** Exercise prompt **
Set down, word for word, each line from the top of the data through the line that has "Privacy Policy"; omit every picture.

Saved entries:
*** Block opens ***
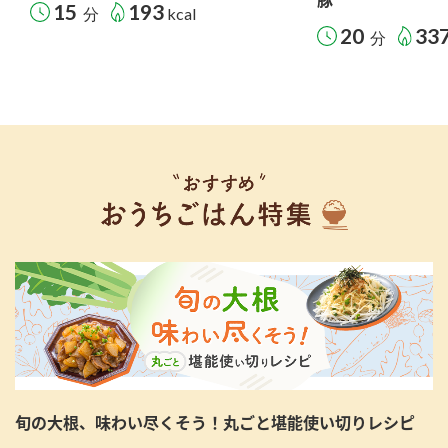
15
193
分
kcal
20
33
分
旬の大根、味わい尽くそう！丸ごと堪能使い切りレシピ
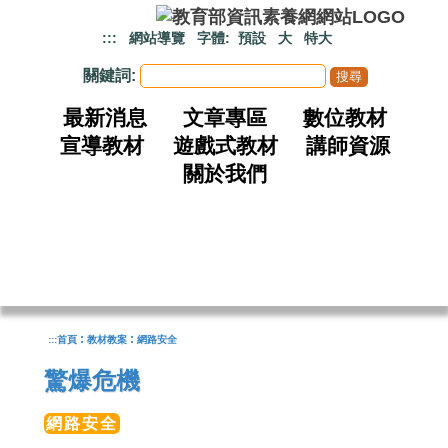
跳到主要內容
:::
網站導覽
字體:
預設
大
特大
關鍵詞:
最新消息
文章專區
數位教材
宣導教材
遊戲式教材
講師資源
關於我們
:
:
:::
首頁
教材教案
網路安全
驚爆危機
網路安全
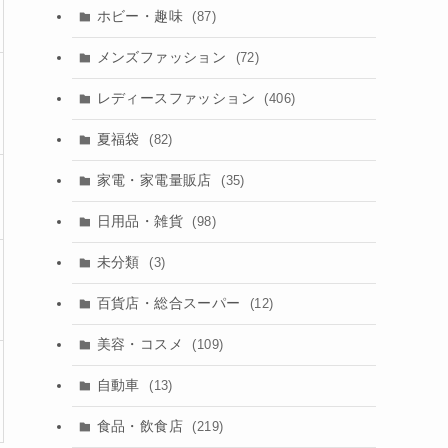
ホビー・趣味
(87)
メンズファッション
(72)
レディースファッション
(406)
夏福袋
(82)
家電・家電量販店
(35)
日用品・雑貨
(98)
未分類
(3)
百貨店・総合スーパー
(12)
美容・コスメ
(109)
自動車
(13)
食品・飲食店
(219)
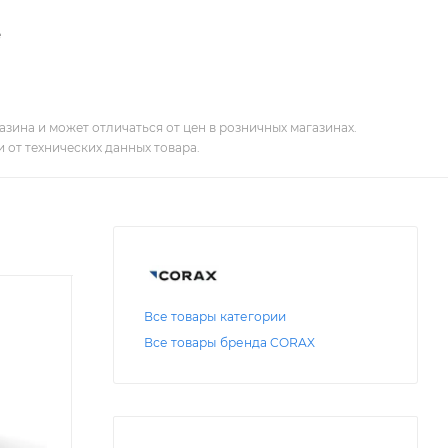
е
зина и может отличаться от цен в розничных магазинах.
 от технических данных товара.
Все товары категории
Все товары бренда CORAX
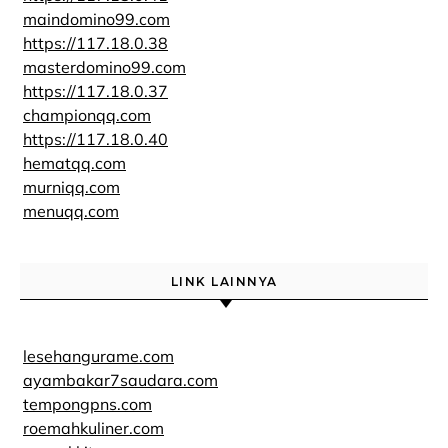
maindomino99.com
https://117.18.0.38
masterdomino99.com
https://117.18.0.37
championqq.com
https://117.18.0.40
hematqq.com
murniqq.com
menuqq.com
LINK LAINNYA
lesehangurame.com
ayambakar7saudara.com
tempongpns.com
roemahkuliner.com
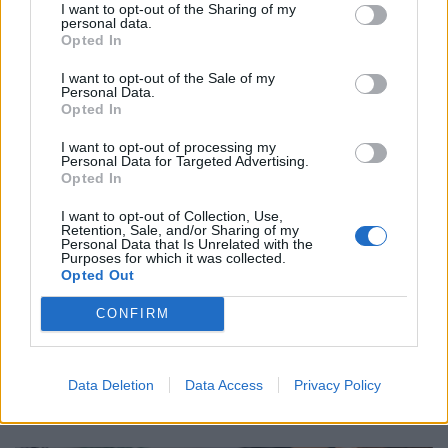
4000 forintot is fizetnek
I want to opt-out of the Sharing of my
personal data.
A magyar diákmunkapiac elmúlt másfél évtizede
Opted In
lényegében egyetlen nagy átrendeződés története.
I want to opt-out of the Sale of my
Personal Data.
Opted In
I want to opt-out of processing my
Personal Data for Targeted Advertising.
Opted In
I want to opt-out of Collection, Use,
Retention, Sale, and/or Sharing of my
Personal Data that Is Unrelated with the
Purposes for which it was collected.
Opted Out
CONFIRM
Elárulta Bóna Szabolcs, mikor csökkenhet
a zöldségek és gyümölcsök áfája 5%-ra
A 2026-os aszály a várakozások szerint még a 2022-es
Data Deletion
Data Access
Privacy Policy
rekordokat is felülmúlhatja, miközben a kukoricatermés
jelentős visszaesése miatt Magyarország ismét importra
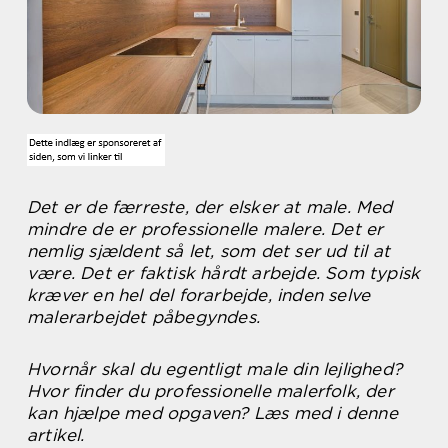
Det er de færreste, der elsker at male. Med
mindre de er professionelle malere. Det er
nemlig sjældent så let, som det ser ud til at
være. Det er faktisk hårdt arbejde. Som typisk
kræver en hel del forarbejde, inden selve
malerarbejdet påbegyndes.
Hvornår skal du egentligt male din lejlighed?
Hvor finder du professionelle malerfolk, der
kan hjælpe med opgaven? Læs med i denne
artikel.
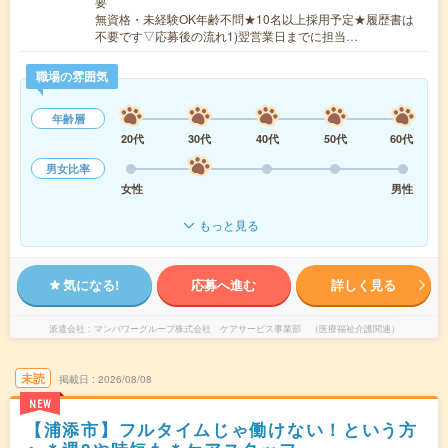
要
無資格・未経験OK年齢不問★10名以上採用予定★履歴書は
不要です▽応募後の流れ1)翌営業日までに担当…
職場の雰囲気
年齢層
20代
30代
40代
50代
60代
男女比率
女性
男性
もっと見る
気になる!
応募へ進む
詳しく見る
派遣会社
マンパワーグループ株式会社 ケアサービス事業部 （医療福祉介護関連）
未読
掲載日
2026/08/08
NEW
【浦添市】フルタイムじゃ働けない！という方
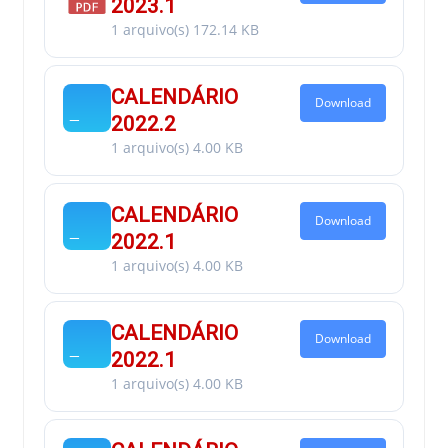
2023.1
1 arquivo(s)
172.14 KB
CALENDÁRIO
Download
2022.2
1 arquivo(s)
4.00 KB
CALENDÁRIO
Download
2022.1
1 arquivo(s)
4.00 KB
CALENDÁRIO
Download
2022.1
1 arquivo(s)
4.00 KB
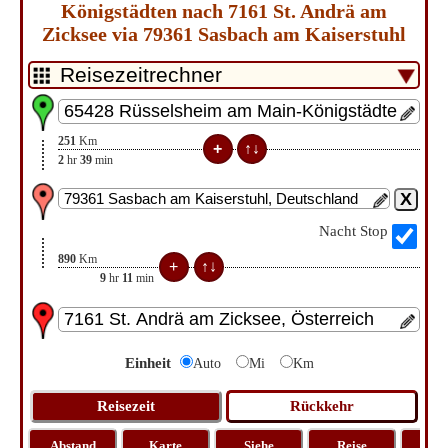
Königstädten nach 7161 St. Andrä am
Zicksee via 79361 Sasbach am Kaiserstuhl
251
Km
2
hr
39
min
Nacht Stop
890
Km
9
hr
11
min
Einheit
Auto
Mi
Km
Abstand
Karte
Siehe
Reise
La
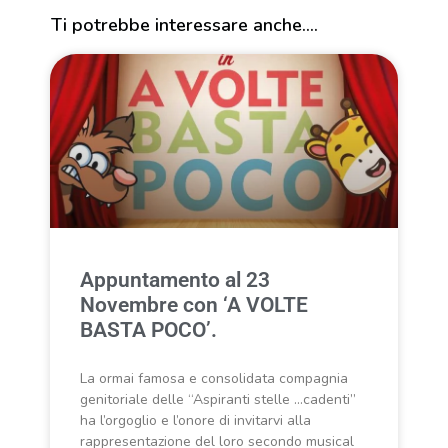
Ti potrebbe interessare anche....
Appuntamento al 23
Novembre con ‘A VOLTE
BASTA POCO’.
La ormai famosa e consolidata compagnia
genitoriale delle “Aspiranti stelle …cadenti”
ha l’orgoglio e l’onore di invitarvi alla
rappresentazione del loro secondo musical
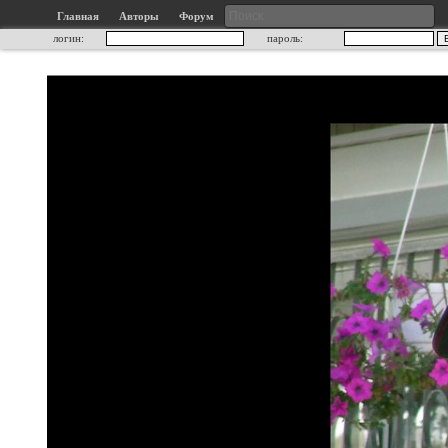
Главная
Авторы
Форум
логин:
пароль:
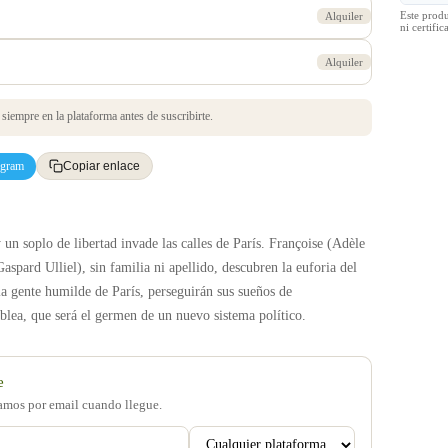
Este prod
Alquiler
ni certif
Alquiler
iempre en la plataforma antes de suscribirte.
egram
Copiar enlace
 un soplo de libertad invade las calles de París. Françoise (Adèle
aspard Ulliel), sin familia ni apellido, descubren la euforia del
a gente humilde de París, perseguirán sus sueños de
lea, que será el germen de un nuevo sistema político.
e
samos por email cuando llegue.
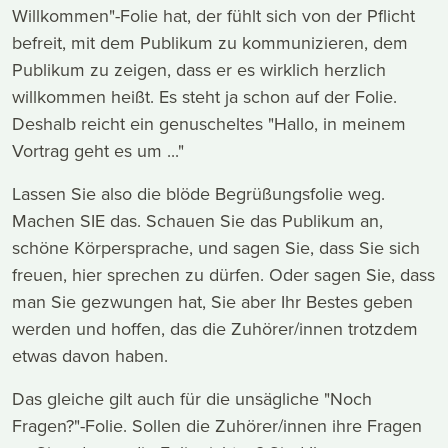
Willkommen"-Folie hat, der fühlt sich von der Pflicht
befreit, mit dem Publikum zu kommunizieren, dem
Publikum zu zeigen, dass er es wirklich herzlich
willkommen heißt. Es steht ja schon auf der Folie.
Deshalb reicht ein genuscheltes "Hallo, in meinem
Vortrag geht es um ..."
Lassen Sie also die blöde Begrüßungsfolie weg.
Machen SIE das. Schauen Sie das Publikum an,
schöne Körpersprache, und sagen Sie, dass Sie sich
freuen, hier sprechen zu dürfen. Oder sagen Sie, dass
man Sie gezwungen hat, Sie aber Ihr Bestes geben
werden und hoffen, das die Zuhörer/innen trotzdem
etwas davon haben.
Das gleiche gilt auch für die unsägliche "Noch
Fragen?"-Folie. Sollen die Zuhörer/innen ihre Fragen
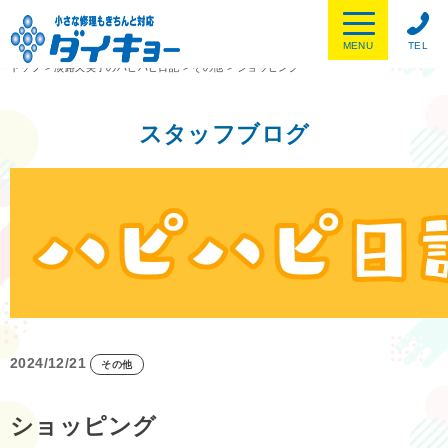
MENU
TEL
トップ
>
淡路久美子のハピハピ日記
>
その他
>
ショッピング
スタッフブログ
2024/12/21
その他
ショッピング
*** Block closes ***
** Answer **
15
193
分
kcal
20
33
分
旬の大根、味わい尽くそう！丸ごと堪能使い切りレシピ
跳到主要內容
:::
網站導覽
字體:
預設
大
特大
關鍵詞:
最新消息
文章專區
數位教材
宣導教材
遊戲式教材
講師資源
關於我們
:
:
:::
首頁
教材教案
網路安全
驚爆危機
網路安全
ホビー・趣味
(87)
メンズファッション
(72)
レディースファッション
(406)
夏福袋
(82)
家電・家電量販店
(35)
日用品・雑貨
(98)
未分類
(3)
百貨店・総合スーパー
(12)
美容・コスメ
(109)
自動車
(13)
食品・飲食店
(219)
е
зина и может отличаться от цен в розничных магазинах.
 от технических данных товара.
Все товары категории
Все товары бренда CORAX
maindomino99.com
https://117.18.0.38
masterdomino99.com
https://117.18.0.37
championqq.com
https://117.18.0.40
hematqq.com
murniqq.com
menuqq.com
LINK LAINNYA
lesehangurame.com
ayambakar7saudara.com
tempongpns.com
roemahkuliner.com
4000 forintot is fizetnek
I want to opt-out of the Sharing of my
personal data.
A magyar diákmunkapiac elmúlt másfél évtizede
Opted In
lényegében egyetlen nagy átrendeződés története.
I want to opt-out of the Sale of my
Personal Data.
Opted In
I want to opt-out of processing my
Personal Data for Targeted Advertising.
Opted In
I want to opt-out of Collection, Use,
Retention, Sale, and/or Sharing of my
Personal Data that Is Unrelated with the
Purposes for which it was collected.
Opted Out
CONFIRM
Elárulta Bóna Szabolcs, mikor csökkenhet
a zöldségek és gyümölcsök áfája 5%-ra
A 2026-os aszály a várakozások szerint még a 2022-es
Data Deletion
Data Access
Privacy Policy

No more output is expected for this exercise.